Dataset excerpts

■ ■ ■ ■ ■ ■ ■

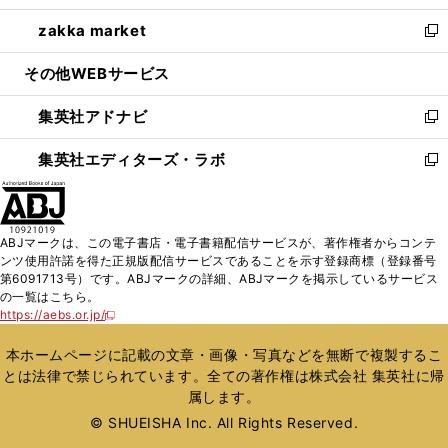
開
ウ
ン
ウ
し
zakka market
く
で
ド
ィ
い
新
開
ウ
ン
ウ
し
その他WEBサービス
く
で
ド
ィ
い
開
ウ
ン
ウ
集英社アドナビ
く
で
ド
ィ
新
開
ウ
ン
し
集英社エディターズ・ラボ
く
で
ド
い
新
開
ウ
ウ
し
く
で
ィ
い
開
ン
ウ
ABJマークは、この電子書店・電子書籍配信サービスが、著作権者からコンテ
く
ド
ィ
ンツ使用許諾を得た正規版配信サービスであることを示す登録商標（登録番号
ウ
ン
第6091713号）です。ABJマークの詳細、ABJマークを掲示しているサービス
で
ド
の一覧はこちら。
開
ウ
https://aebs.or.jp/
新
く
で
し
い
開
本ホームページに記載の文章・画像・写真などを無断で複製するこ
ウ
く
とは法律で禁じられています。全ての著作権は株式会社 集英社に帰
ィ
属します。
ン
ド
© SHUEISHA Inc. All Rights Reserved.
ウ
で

■ ■ ■ ■ ■ ■ ■

[Directions] Print out every record above exactly as given. Do not include the pictures.

[Reply to the task]
開
ウ
ン
ウ
し
zakka market
く
で
ド
ィ
い
新
開
ウ
ン
ウ
し
その他WEBサービス
く
で
ド
ィ
い
開
ウ
ン
ウ
集英社アドナビ
く
で
ド
ィ
新
開
ウ
ン
し
集英社エディターズ・ラボ
く
で
ド
い
新
開
ウ
ウ
し
く
で
ィ
い
開
ン
ウ
ABJマークは、この電子書店・電子書籍配信サービスが、著作権者からコンテ
く
ド
ィ
ンツ使用許諾を得た正規版配信サービスであることを示す登録商標（登録番号
ウ
ン
第6091713号）です。ABJマークの詳細、ABJマークを掲示しているサービス
で
ド
の一覧はこちら。
開
ウ
https://aebs.or.jp/
新
く
で
し
い
開
本ホームページに記載の文章・画像・写真などを無断で複製するこ
ウ
く
とは法律で禁じられています。全ての著作権は株式会社 集英社に帰
ィ
属します。
ン
ド
© SHUEISHA Inc. All Rights Reserved.
ウ
で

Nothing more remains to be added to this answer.